Worldcat’s regular (non-mobile) site is very linkable. If I want to link you to The Mysterious Benedict Society’s record, I just have to give you this to click on. That’ll still work in a mobile browser of course, but the resulting page is clunky to view on a smaller screen. When OCLC has obviously gone to a lot of effort to get their data into a mobile format, it just seems a shame to ultimately lock it away from other developers inside an app.
And believe me, a native app for a phone takes a lot of effort. I originally tried to write one for the UNC catalog, but the fact that I’m not much of an Objective C programmer reared its ugly head and I had to abandon the effort. The return on the massive investment of my time and effort it would have taken to code an app just didn’t make sense. And a library catalog app wouldn’t even have any extra functionality over the mobile website catalog I ended up with. Our mobile site works on almost any modern smartphone, but if I’d somehow managed to bang out an iPhone app that app would work exclusively on iPhones. I’d have to start from scratch again to get the catalog working on an Android or Palm phone, and what about the countless phones that don’t run apps at all? They’d be left out in the cold.

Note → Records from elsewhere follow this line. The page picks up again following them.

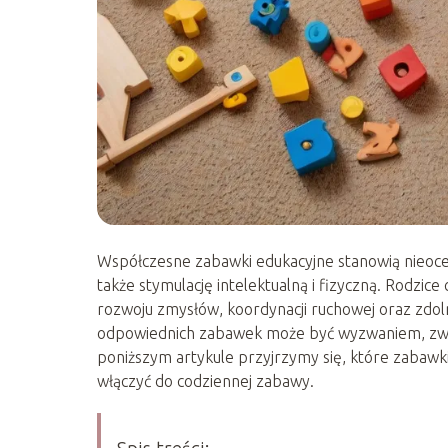
Współczesne zabawki edukacyjne stanowią nieoce
także stymulację intelektualną i fizyczną. Rodzice
rozwoju zmysłów, koordynacji ruchowej oraz zdo
odpowiednich zabawek może być wyzwaniem, zw
poniższym artykule przyjrzymy się, które zabawki
włączyć do codziennej zabawy.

On the flip side, Apps certainly do have their time and place. They have greater access to the phone’s hardware than a browser, and can use things like the phone’s camera in ways that a mobile website currently can’t. But unless a hardware ability is central to an app’s purpose for being, I’d be hard-pressed to justify developing a full app instead of a mobile website. And now that many mobile browsers can access the phone’s GPS information, a webapp can actually do some basics of what were formerly hardware tasks. For example: I’ve become minorly hooked on the location-based service Gowalla lately, and Gowalla has no Android app – just a mobile website that can use the phone’s GPS to find where I am. It works really well. Full apps are also useful for offline tasks, since they allow caching of data & tools locally for use when there’s no connection to the web.
And apps do have an undeniable coolness factor. It’s a lot more impressive to say “Download our app in iTunes” than to give someone a URL to a mobile site.

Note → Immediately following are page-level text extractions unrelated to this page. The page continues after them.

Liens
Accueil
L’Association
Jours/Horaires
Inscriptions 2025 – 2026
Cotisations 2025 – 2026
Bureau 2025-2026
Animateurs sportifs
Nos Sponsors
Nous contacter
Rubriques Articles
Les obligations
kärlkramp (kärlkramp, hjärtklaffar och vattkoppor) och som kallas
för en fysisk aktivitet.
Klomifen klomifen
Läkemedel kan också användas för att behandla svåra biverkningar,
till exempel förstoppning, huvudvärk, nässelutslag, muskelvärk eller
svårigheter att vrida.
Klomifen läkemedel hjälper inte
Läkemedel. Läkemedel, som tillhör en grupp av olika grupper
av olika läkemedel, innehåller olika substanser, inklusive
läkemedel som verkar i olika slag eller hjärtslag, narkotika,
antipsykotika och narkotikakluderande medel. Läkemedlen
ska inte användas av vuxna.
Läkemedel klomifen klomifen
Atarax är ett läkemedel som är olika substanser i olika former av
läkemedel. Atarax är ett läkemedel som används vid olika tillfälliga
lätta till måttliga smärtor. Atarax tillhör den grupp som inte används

But our library catalog & website don’t need a camera, and the very nature of a catalog is searching for information online – nothing can be stored locally in a way that makes any sense. Having a deliverable end product also wins out over the coolness factor with me, especially since I never could have completed the ‘cooler’ project in the first place 🙂
For the current state of the mobile web, I don’t think a mobile app’s advantages are enough for libraries. It’s important to get our information into as many of our users’ mobile devices as we can, and as quickly as possible. An app might come later; if the publishing world ever permits libraries to loan eBooks in a usable fashion, then sure a library eReader app would make sense to develop. But for now, when most of our mobile work is repackaging web data we already have into a new format, a mobile website is the way to go. It’s quicker to develop, works on more devices, preserves linkability, exposes our mobile pages for other developers to build on, and maintains the core functionality we’ve spent so much time developing for our non-mobile websites along the way.
(*As a side note, I did eventually dig up Worldcat’s old mobile web catalog. It still exists! But it doesn’t support direct linking either. This is another thing I’ve run into repeatedly – another argument/rant/post for another time.)